Types of breast cancer: ER positive, HER2 positive and triple negative
Diagnosing the type of breast cancer a woman has is important for doctors when choosing the treatment approach.
Breast cancers can be:
- Hormone receptor ( oestrogen or progesterone receptor) positive
- HER2 positive
- Triple negative, or not positive to receptors for oestrogen, progesterone or HER2.
Some medication for breast cancer only works with one of these types. For example trastuzumab, also known as Herceptin, is only effective for HER2 breast cancer.

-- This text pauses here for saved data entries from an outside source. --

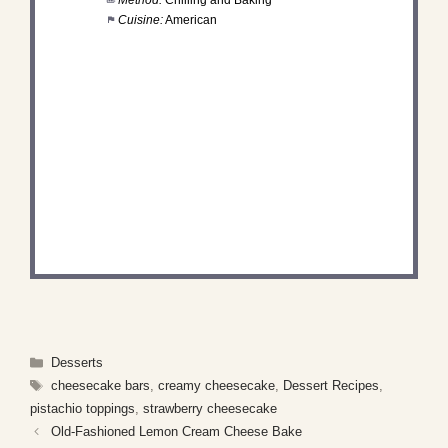
Cuisine:
American
DID YOU MAKE THIS
RECIPE?
Share a photo and tag us — we can't wait to see
what you've made!
Categories
Desserts
Tags
cheesecake bars
,
creamy cheesecake
,
Dessert Recipes
,
pistachio toppings
,
strawberry cheesecake
Old-Fashioned Lemon Cream Cheese Bake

Hormone receptor-positive breast cancer
About 75% of all breast cancers are "ER positive". They grow in response to the hormone oestrogen. About 65% of these are also "PR positive". They grow in response to another hormone, progesterone.
If your breast cancer’s cells have a significant number of receptors for either oestrogen or progesterone, your cancer is considered hormone-receptor positive and will likely to respond to hormonal therapies.
Breast cancer tumours that are ER/PR-positive are 60% likely to respond to hormonal therapy. Tumours that are ER/PR negative are only 5% to 10% likely to respond to hormonal therapy.
Hormonal therapies for breast cancer are treatments used after surgery, chemotherapy, and/or radiotherapy are finished. They are designed to help prevent recurrence of the disease by blocking the effects of oestrogen. They do this in one of several ways.
- The drug tamoxifen, taken by some women for up to five years after initial treatment for breast cancer, helps prevent recurrence by blocking the oestrogen receptors on breast cancer cells and preventing oestrogen from binding to them.
- A class of medicines called aromatase inhibitors actually stops oestrogen production in post- menopausal women. These medicines cannot be taken by women who have not yet gone through menopause.
HER2-positive breast cancer
In about 20% of breast cancers, the cancer cells make too much of a protein known as HER2. These breast cancers tend to be much more aggressive and are fast-growing.
For women with HER2-positive breast cancers the medicine trastuzumab has been shown to dramatically reduce the risk of recurrence. It is approved for NHS treatment for some people with early and advanced breast cancer. The drug lapatinib may also be used for metastatic breast cancer.
Trastuzumab has far fewer immediate side effects than chemotherapy - there is usually no nausea or hair loss for example. However there is a small but real risk of heart damage and possible lung damage. Scientists are still studying how long women should take trastuzumab for the greatest benefit. Other medicines targeting the HER2 protein are also being developed.
Triple-negative breast cancer
Some breast cancers - estimates range between 15% and 20% - are known as "triple negative" because they lack oestrogen and progesterone receptors and do not have too much of the HER2 protein. The majority of breast cancers associated with the breast cancer gene known as BRCA1 are triple negative.
These cancers generally respond well to adjuvant chemotherapy. However they have a poorer prognosis than other types of breast cancer. So far, no targeted therapies such as tamoxifen or trastuzumab have been developed to help prevent recurrence in women with triple-negative breast cancer. Cancer experts are studying several promising targeted strategies aimed at triple-negative breast cancer.